After a full morning’s tasting we were having a well-earned lunch at Sartori in Lavis, in the magical mountain kingdom of Trentino. We were discussing whether to head straight to Piedmont or try to cram in another visit. Giorgio spotted something on the list, a Lagrein by Rottensteiner. We were gently keeping our eyes open for a Lagrein on this trip. Lagrein is usually a light to medium-bodied red wine peculiar to Trentino and Alto Adige. Its father is Teroldego (another local grape) and some people say it is distantly related to Syrah or Pinot Noir. Giorgio had a dim recollection of hearing about Rottensteiner. The bottle was ordered. It was very good – fuller and deeper than the grapey examples we had come across so far. So, instead of turning south back down the valley, we turned north to Bolzano, not far from the Brenner Pass and the Austrian border.

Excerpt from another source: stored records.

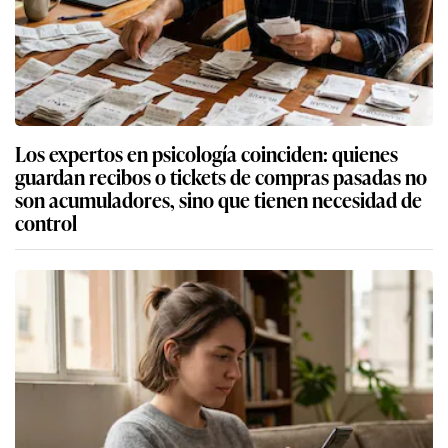
Los expertos en psicología coinciden: quienes
guardan recibos o tickets de compras pasadas no
son acumuladores, sino que tienen necesidad de
control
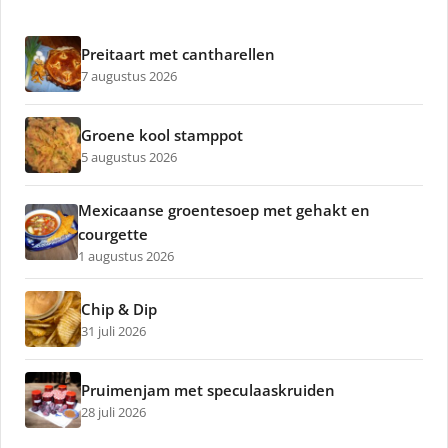
Preitaart met cantharellen
7 augustus 2026
Groene kool stamppot
5 augustus 2026
Mexicaanse groentesoep met gehakt en
courgette
1 augustus 2026
Chip & Dip
31 juli 2026
Pruimenjam met speculaaskruiden
28 juli 2026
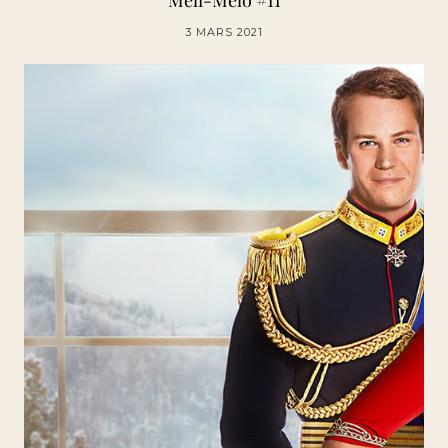
Meli-Mélo #11
3 MARS 2021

Hannes Rottensteiner is the son at the helm of the winery. He sounds German, speaks German but, as he explains, Bolzano is still in Italy. Hannes’ grandfather started the winery in 1956 and all the family is involved – mother Rosa, father Toni, Hannes and his sister Evi. The biggest influence on the wine is the red porphyr rock that the vines grow on and which add to the exotic spiciness in the wines.
Hannes studied Oenology firstly locally at San Michele, then Geisenheim in the Rheingau in Germany, then Udine in Friuli and now makes the wine with his father. It’s a wide range of wines. Weissburgunder (Pinot Blanc), Pinot Grigio, Muller-Thurgau (the most impressive we have tasted so far), dry Gewurztraminer and Goldmuskateller form the range of whites. In the reds he offers Edelvernatsch (also known as Schiava in Italian and Trollinger in German), Blauburgunder (Pinot Noir), Lagrein and a blend of Cabernet Sauvignon and Carmenière. It’s an impressive range and half of their output gets no further that the Bolzano city limits. The rest is sold to visitors, some restaurants around Italy and now us.